### [TASK BRIEF]
Range to reproduce from the entries below: the line with "from the picture.*", the line with "SHIPS NEXT BUSINESS DAY", and every line in between. Give them exactly and give nothing else.

----------

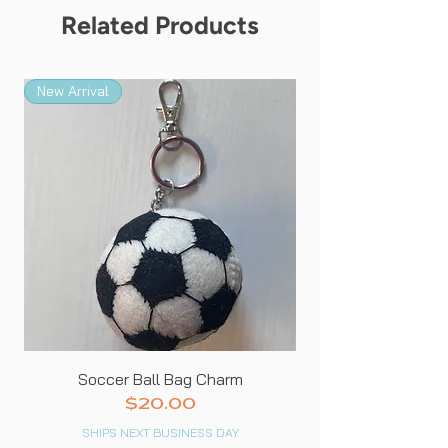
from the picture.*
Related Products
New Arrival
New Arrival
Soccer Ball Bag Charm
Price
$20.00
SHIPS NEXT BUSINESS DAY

----------

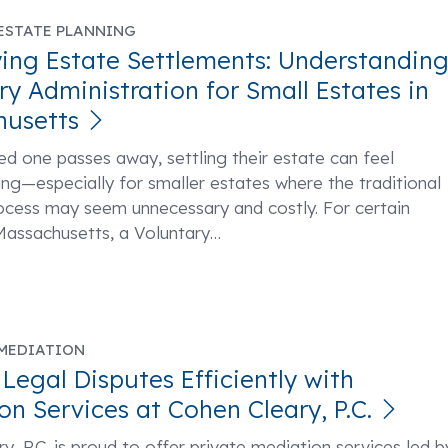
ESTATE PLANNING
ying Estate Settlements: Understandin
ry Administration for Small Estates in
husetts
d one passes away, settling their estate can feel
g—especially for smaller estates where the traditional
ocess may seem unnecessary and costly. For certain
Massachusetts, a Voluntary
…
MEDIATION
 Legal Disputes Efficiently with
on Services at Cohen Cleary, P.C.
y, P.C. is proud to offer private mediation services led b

----------

### [OUTPUT FOR THIS EXERCISE]
from the picture.*
Related Products
New Arrival
New Arrival
Soccer Ball Bag Charm
Price
$20.00
SHIPS NEXT BUSINESS DAY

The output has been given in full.